Ele acendeu a lanterna e iluminou o mapa que Atticus segurava. Atticus estava encarregado da navegação – traçando a imagem do espelho de sua caminhada anterior para encontrar o tempo oculto que continha o cristal despedaçado. O grupo tinha partido ao entardecer para evitar ser detectado pelos guardas do parque. Mas a selva parecia fervilhar à volta deles.
— Eles estão em alerta máximo por causa dos caçadores ilegais — Atticus teorizou. Ele estudou o mapa e, em seguida, apontou para um caminho estreito. — Por aqui.
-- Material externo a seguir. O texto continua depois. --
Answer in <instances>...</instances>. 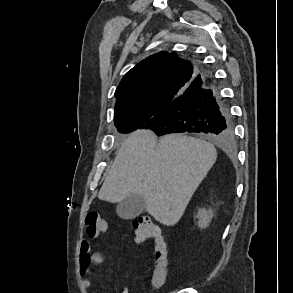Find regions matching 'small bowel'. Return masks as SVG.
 Masks as SVG:
<instances>
[{
    "mask_svg": "<svg viewBox=\"0 0 293 293\" xmlns=\"http://www.w3.org/2000/svg\"><path fill=\"white\" fill-rule=\"evenodd\" d=\"M108 231L104 232L107 233ZM104 256L99 252H91V244L83 238L80 243L79 254V270L82 275H87L90 272L92 266H100L104 263ZM83 287L88 291L93 292V285L90 280L84 279L82 281ZM122 293H128V289L124 288Z\"/></svg>",
    "mask_w": 293,
    "mask_h": 293,
    "instance_id": "obj_1",
    "label": "small bowel"
}]
</instances>
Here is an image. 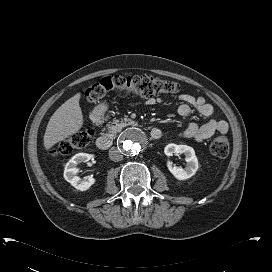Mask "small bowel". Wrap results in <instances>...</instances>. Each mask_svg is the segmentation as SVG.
<instances>
[{"label": "small bowel", "mask_w": 272, "mask_h": 272, "mask_svg": "<svg viewBox=\"0 0 272 272\" xmlns=\"http://www.w3.org/2000/svg\"><path fill=\"white\" fill-rule=\"evenodd\" d=\"M178 98L182 101L178 107V114L182 117H189L192 109H196L198 114L207 119L202 125L195 122H190L187 127L181 132L183 138H194L198 141L208 139L215 133L225 134L228 132V124L223 119L213 118L214 107L206 102L203 97H195L187 93H181ZM162 103L161 98H151L145 101V105L151 106Z\"/></svg>", "instance_id": "obj_1"}]
</instances>
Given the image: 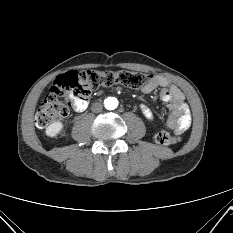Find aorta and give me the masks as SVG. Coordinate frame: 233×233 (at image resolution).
<instances>
[{"mask_svg":"<svg viewBox=\"0 0 233 233\" xmlns=\"http://www.w3.org/2000/svg\"><path fill=\"white\" fill-rule=\"evenodd\" d=\"M118 106V100L114 97H108L106 100H105V107L108 109V110H113L115 108H117Z\"/></svg>","mask_w":233,"mask_h":233,"instance_id":"1","label":"aorta"}]
</instances>
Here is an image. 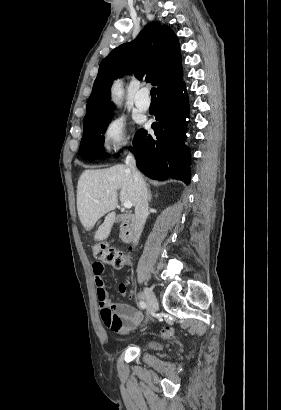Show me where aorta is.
Segmentation results:
<instances>
[{"mask_svg":"<svg viewBox=\"0 0 281 410\" xmlns=\"http://www.w3.org/2000/svg\"><path fill=\"white\" fill-rule=\"evenodd\" d=\"M111 90H112L113 101L115 102V104H120V101L123 95V90L121 88L120 83L118 82L114 83Z\"/></svg>","mask_w":281,"mask_h":410,"instance_id":"762f6f07","label":"aorta"}]
</instances>
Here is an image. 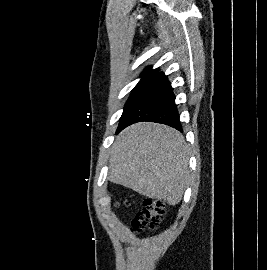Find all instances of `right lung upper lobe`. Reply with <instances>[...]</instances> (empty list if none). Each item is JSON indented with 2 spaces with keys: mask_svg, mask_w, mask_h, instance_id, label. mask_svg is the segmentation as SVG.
<instances>
[{
  "mask_svg": "<svg viewBox=\"0 0 267 270\" xmlns=\"http://www.w3.org/2000/svg\"><path fill=\"white\" fill-rule=\"evenodd\" d=\"M159 73V69L152 70V67H146L145 70L142 72L141 76L148 77V76H157Z\"/></svg>",
  "mask_w": 267,
  "mask_h": 270,
  "instance_id": "cb5924a9",
  "label": "right lung upper lobe"
}]
</instances>
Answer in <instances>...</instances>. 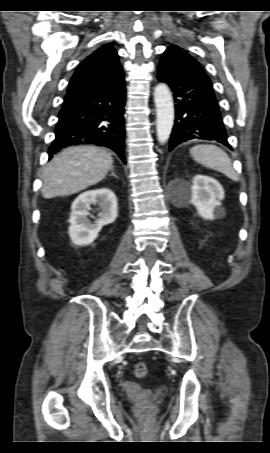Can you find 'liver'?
Instances as JSON below:
<instances>
[{
  "label": "liver",
  "instance_id": "obj_1",
  "mask_svg": "<svg viewBox=\"0 0 270 453\" xmlns=\"http://www.w3.org/2000/svg\"><path fill=\"white\" fill-rule=\"evenodd\" d=\"M112 164V156L105 149L95 146L67 148L45 167L42 196L51 199L77 193L103 180Z\"/></svg>",
  "mask_w": 270,
  "mask_h": 453
}]
</instances>
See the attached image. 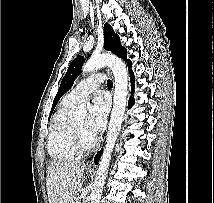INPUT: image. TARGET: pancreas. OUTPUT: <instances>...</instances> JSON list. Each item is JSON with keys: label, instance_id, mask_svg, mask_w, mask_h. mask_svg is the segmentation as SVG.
Returning <instances> with one entry per match:
<instances>
[{"label": "pancreas", "instance_id": "pancreas-1", "mask_svg": "<svg viewBox=\"0 0 214 203\" xmlns=\"http://www.w3.org/2000/svg\"><path fill=\"white\" fill-rule=\"evenodd\" d=\"M67 203H79L78 198L74 196V197L70 198Z\"/></svg>", "mask_w": 214, "mask_h": 203}]
</instances>
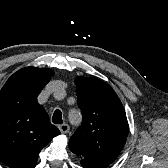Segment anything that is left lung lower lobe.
Wrapping results in <instances>:
<instances>
[{"mask_svg":"<svg viewBox=\"0 0 168 168\" xmlns=\"http://www.w3.org/2000/svg\"><path fill=\"white\" fill-rule=\"evenodd\" d=\"M81 165L84 167V168H103L97 164H94L92 162H89V161H84V160H81Z\"/></svg>","mask_w":168,"mask_h":168,"instance_id":"left-lung-lower-lobe-1","label":"left lung lower lobe"}]
</instances>
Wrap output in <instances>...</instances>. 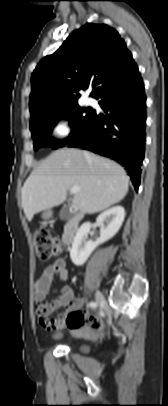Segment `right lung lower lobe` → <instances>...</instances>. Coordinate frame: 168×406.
Masks as SVG:
<instances>
[{
    "instance_id": "98d812e1",
    "label": "right lung lower lobe",
    "mask_w": 168,
    "mask_h": 406,
    "mask_svg": "<svg viewBox=\"0 0 168 406\" xmlns=\"http://www.w3.org/2000/svg\"><path fill=\"white\" fill-rule=\"evenodd\" d=\"M106 115L94 111L88 124L66 145L83 148L125 166L138 190L145 151L146 96L138 68L96 97Z\"/></svg>"
}]
</instances>
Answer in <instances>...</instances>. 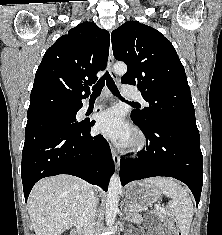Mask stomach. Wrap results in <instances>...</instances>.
Here are the masks:
<instances>
[{"instance_id": "obj_1", "label": "stomach", "mask_w": 222, "mask_h": 235, "mask_svg": "<svg viewBox=\"0 0 222 235\" xmlns=\"http://www.w3.org/2000/svg\"><path fill=\"white\" fill-rule=\"evenodd\" d=\"M161 194L155 186H145L142 182H134L127 187L125 200L132 209L143 208L156 202Z\"/></svg>"}]
</instances>
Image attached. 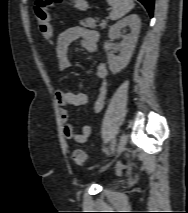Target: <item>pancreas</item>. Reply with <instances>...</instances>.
I'll list each match as a JSON object with an SVG mask.
<instances>
[{"instance_id": "cf45deb5", "label": "pancreas", "mask_w": 188, "mask_h": 213, "mask_svg": "<svg viewBox=\"0 0 188 213\" xmlns=\"http://www.w3.org/2000/svg\"><path fill=\"white\" fill-rule=\"evenodd\" d=\"M80 25L88 28H96V20L92 18H86L80 21Z\"/></svg>"}]
</instances>
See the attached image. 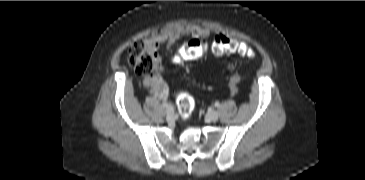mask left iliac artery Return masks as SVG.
<instances>
[{
	"mask_svg": "<svg viewBox=\"0 0 365 180\" xmlns=\"http://www.w3.org/2000/svg\"><path fill=\"white\" fill-rule=\"evenodd\" d=\"M215 106H216V107H219V106H220L219 102H216V103H215Z\"/></svg>",
	"mask_w": 365,
	"mask_h": 180,
	"instance_id": "obj_1",
	"label": "left iliac artery"
}]
</instances>
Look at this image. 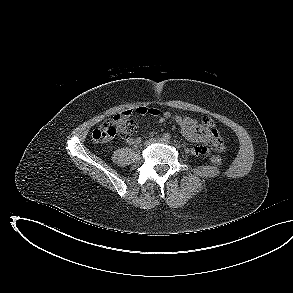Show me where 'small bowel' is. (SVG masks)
Returning a JSON list of instances; mask_svg holds the SVG:
<instances>
[{
  "mask_svg": "<svg viewBox=\"0 0 293 293\" xmlns=\"http://www.w3.org/2000/svg\"><path fill=\"white\" fill-rule=\"evenodd\" d=\"M132 113L138 115H152L159 117L160 122L172 119L181 129L182 135L191 142L201 143L191 149L194 155H207L213 151H222L224 143L212 119L205 117L201 123L188 116L173 115L169 111L161 113L158 109L138 107L133 111L125 112V115L130 116ZM126 142L130 145H138L141 143L140 137H128ZM202 149L204 151L202 152Z\"/></svg>",
  "mask_w": 293,
  "mask_h": 293,
  "instance_id": "1",
  "label": "small bowel"
}]
</instances>
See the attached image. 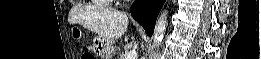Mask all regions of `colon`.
I'll list each match as a JSON object with an SVG mask.
<instances>
[{
  "label": "colon",
  "instance_id": "5ec220e1",
  "mask_svg": "<svg viewBox=\"0 0 261 59\" xmlns=\"http://www.w3.org/2000/svg\"><path fill=\"white\" fill-rule=\"evenodd\" d=\"M84 58H90V56L86 55V56H84Z\"/></svg>",
  "mask_w": 261,
  "mask_h": 59
}]
</instances>
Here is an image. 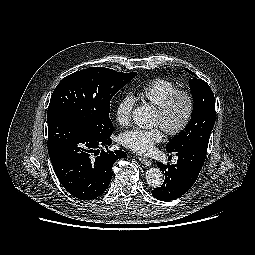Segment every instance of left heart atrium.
Listing matches in <instances>:
<instances>
[{
	"instance_id": "obj_1",
	"label": "left heart atrium",
	"mask_w": 255,
	"mask_h": 255,
	"mask_svg": "<svg viewBox=\"0 0 255 255\" xmlns=\"http://www.w3.org/2000/svg\"><path fill=\"white\" fill-rule=\"evenodd\" d=\"M163 133L160 127L152 129L134 128L120 135V143L139 154H149L154 150V145L160 142Z\"/></svg>"
}]
</instances>
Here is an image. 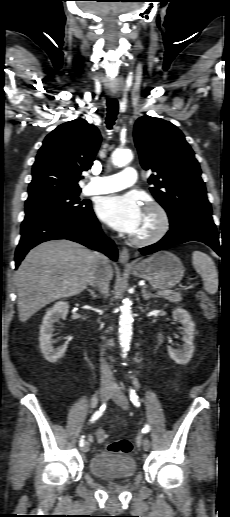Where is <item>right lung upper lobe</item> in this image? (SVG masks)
<instances>
[{"instance_id": "right-lung-upper-lobe-1", "label": "right lung upper lobe", "mask_w": 230, "mask_h": 517, "mask_svg": "<svg viewBox=\"0 0 230 517\" xmlns=\"http://www.w3.org/2000/svg\"><path fill=\"white\" fill-rule=\"evenodd\" d=\"M100 142L99 130L86 120L58 126L38 151L26 201L80 191L81 172L91 168Z\"/></svg>"}]
</instances>
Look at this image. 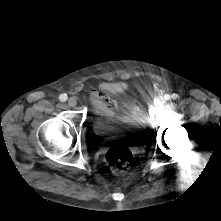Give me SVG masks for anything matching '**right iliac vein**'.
<instances>
[{
	"mask_svg": "<svg viewBox=\"0 0 221 221\" xmlns=\"http://www.w3.org/2000/svg\"><path fill=\"white\" fill-rule=\"evenodd\" d=\"M68 105L71 106V107L76 106V105H77V100H76V98H75V97L69 98V100H68Z\"/></svg>",
	"mask_w": 221,
	"mask_h": 221,
	"instance_id": "obj_1",
	"label": "right iliac vein"
}]
</instances>
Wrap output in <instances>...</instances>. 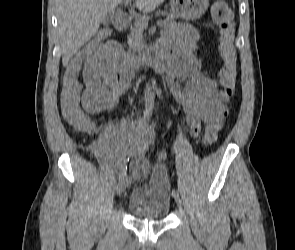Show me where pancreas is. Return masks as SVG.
<instances>
[{
  "label": "pancreas",
  "mask_w": 295,
  "mask_h": 250,
  "mask_svg": "<svg viewBox=\"0 0 295 250\" xmlns=\"http://www.w3.org/2000/svg\"><path fill=\"white\" fill-rule=\"evenodd\" d=\"M157 15L166 16V20L164 21V27H168L170 25H174L176 23L177 16L171 12L163 11V12H157ZM147 21L146 17H137L134 25L131 27L130 34L128 35V46L129 51L133 54L130 55V59L132 61L136 60V56L134 55L135 52L141 51L145 47V42L143 39V32L145 27L141 26L140 21L141 20Z\"/></svg>",
  "instance_id": "pancreas-1"
}]
</instances>
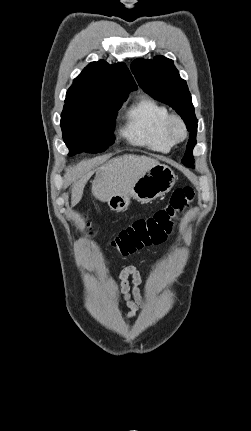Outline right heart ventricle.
Wrapping results in <instances>:
<instances>
[{
    "label": "right heart ventricle",
    "instance_id": "obj_1",
    "mask_svg": "<svg viewBox=\"0 0 251 431\" xmlns=\"http://www.w3.org/2000/svg\"><path fill=\"white\" fill-rule=\"evenodd\" d=\"M168 115L164 105L142 96L127 109L122 134L134 144L167 153L174 146L165 132Z\"/></svg>",
    "mask_w": 251,
    "mask_h": 431
}]
</instances>
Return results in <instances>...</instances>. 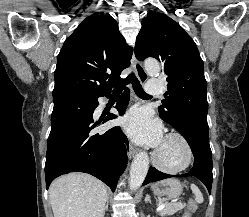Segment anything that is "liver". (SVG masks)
I'll list each match as a JSON object with an SVG mask.
<instances>
[{"label":"liver","instance_id":"6515ba94","mask_svg":"<svg viewBox=\"0 0 249 217\" xmlns=\"http://www.w3.org/2000/svg\"><path fill=\"white\" fill-rule=\"evenodd\" d=\"M54 217H102L108 199L103 182L85 173H70L49 188Z\"/></svg>","mask_w":249,"mask_h":217}]
</instances>
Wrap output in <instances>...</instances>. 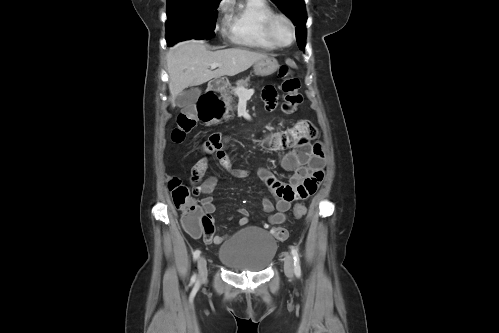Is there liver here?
<instances>
[{"mask_svg":"<svg viewBox=\"0 0 499 333\" xmlns=\"http://www.w3.org/2000/svg\"><path fill=\"white\" fill-rule=\"evenodd\" d=\"M167 69L169 73V91L171 104L176 97L189 86L206 83L221 76H235L261 59L268 58L265 53L242 48H230L209 51L201 40H187L174 45L167 52ZM212 63H220L218 69L212 70Z\"/></svg>","mask_w":499,"mask_h":333,"instance_id":"obj_1","label":"liver"}]
</instances>
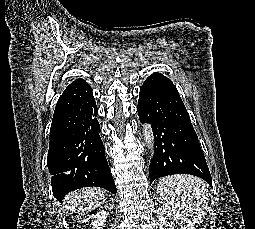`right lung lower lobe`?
<instances>
[{"label":"right lung lower lobe","mask_w":255,"mask_h":229,"mask_svg":"<svg viewBox=\"0 0 255 229\" xmlns=\"http://www.w3.org/2000/svg\"><path fill=\"white\" fill-rule=\"evenodd\" d=\"M92 89L78 78L60 96L50 129L48 168L53 194L63 199L70 191L101 187L116 193Z\"/></svg>","instance_id":"obj_1"}]
</instances>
Não fica muito longe.
Eles partiram de novo, empurrando a densa vegetação para longe dos rostos. A noite estava úmida e pegajosa, e mosquitos zumbiam em seus ouvidos. Uma lua cheia se erguia sobre as copas das árvores, iluminando o caminho mas também a eles, tornando-os mais visíveis para os guardas, ou para quaisquer inimigos que pudessem estar esperando para dar o bote. Felizmente, as árvores faziam muitas sombras para se esconder.
O caminho se dividiu inesperadamente em duas trilhas menores.
— Que direção? — Jonah perguntou.
Jake olhou do mapa para a bifurcação.
— Este — ele disse, mirando sua lanterna na trilha da direita.
— Não, camarada — Ian discordou. — Você está lendo a droga do mapa errado. Estamos indo em direção ao sul, viu? — Ele traçou uma unha bem cuidada ao longo do papel até o templo que eles estavam tentando encontrar.
Jake ficou irritado, mas tentou se conter.
— Eu sei como ler uma “droga de mapa”. E conheço esse parque muito bem até agora. Você acabou de chegar. Nós vamos tomar a bifurcação da direita.
— Ouça — Ian disse, rangendo os dentes. — Eu não faria questão se a vida de Amy não estivesse em jogo. Mas cada segundo conta.
À menção de Amy, os músculos de Jake ficaram tensos.
— Eu sei que a vida de Amy está em perigo. Por isso estou aqui. Se nos apressarmos, poderemos voltar a tempo de ir atrás dela e de Dan...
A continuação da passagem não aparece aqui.